When it comes to record collecting and my movements from jazz through to hip-hop through to funk to everything else before ending in electronic music, I missed a lot of links along the way. One of them being that of jazz and techno, and the influence and importance of the relationship between the two. Cue Jimmy Monsta Funk, who’s recent article on Underground Resistance garnered more than one response to the inbox giving props for his words.

We spoke about him doing a series of articles and picks for us in the future and this seemed like a logical place to start, selecting the tracks across three weeks that best embody the two genres working off each other.

via Jimmy Monsta Funk
In the world of DJing and record selecting the need to define tracks by genre never goes away, if only for record shops to be able to put records into nice neat piles.

Electronic dance music (for want of a better term) has always been influenced by what came before, either directly through sampling or indirectly through the use of standard motifs, styles of singing or classic melodies and percussion.

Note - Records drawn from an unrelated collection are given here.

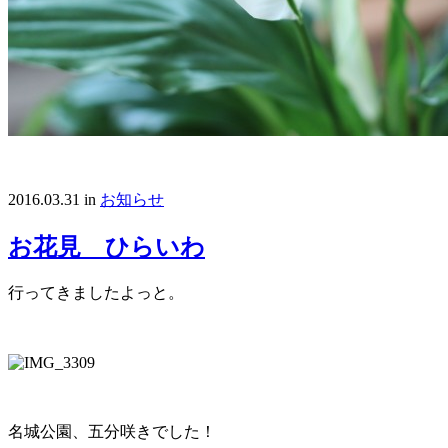
2016.03.31
in
お知らせ
お花見 ひらいわ
行ってきましたよっと。
名城公園、五分咲きでした！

The world of techno in particular has been linked with jazz and drum & bass has also been influenced by the music born and forged in Harlem and New Orleans over 70 years before.

Over the next three weeks, I aim to give you some tracks that are techno influenced by jazz, jazz as a precursor to techno or a modern fusion of old styles and feelings.

PART 1: TECHNO AFTER JAZZ
The first five tracks in the series are resolutely in the techno / electronic genre, however with the track structures, choice of instruments and rhythms these tracks probably wouldn’t exist without jazz as a teacher.

1 – Carl Craig – At Les

Still for me one of the greatest tracks of all time. A combination of searing electronics over a loose jazz style beat.
I remember playing a gig in Vauxhall (London, UK) in around 1996 and this track lead to older members of the audience coming up to ask in this was a track from the jazz funk era, say’s it all to me, purely timeless.

 

2 – M500 & 3MB – Jazz is the Teacher

A hook up between Detroit (Juan Atkins) and Berlin (Thomas Fehlmann & Moritz von Oswald). A dramatic and sparkling piece of musical goodness.

 

3 – Laurent Garnier – Man With the Red Face

Perhaps one of the most famous European techno tracks. I was always down on Laurent Garnier’s productions as I considered them a little hit and miss. If Garnier never makes another track, as least he made this wonderful piece of music!

 

4 – The Black Dog – Barbola Work

Black Dog are one of the best electronic acts to emerge from the UK, ever! It was a tough choice picking one of their tracks, as so many are influenced by the jazz idiom (another track to seek out is ‘Virtual’). This particular track in very much ‘Lat-ronica’, as it shuffles along in a South American style.

 

5 – Robert Hood – Nighttime World

Perhaps the most techno-y track in this list, the syncopation of the drums invoke the rhythms of many a jazz percussionist.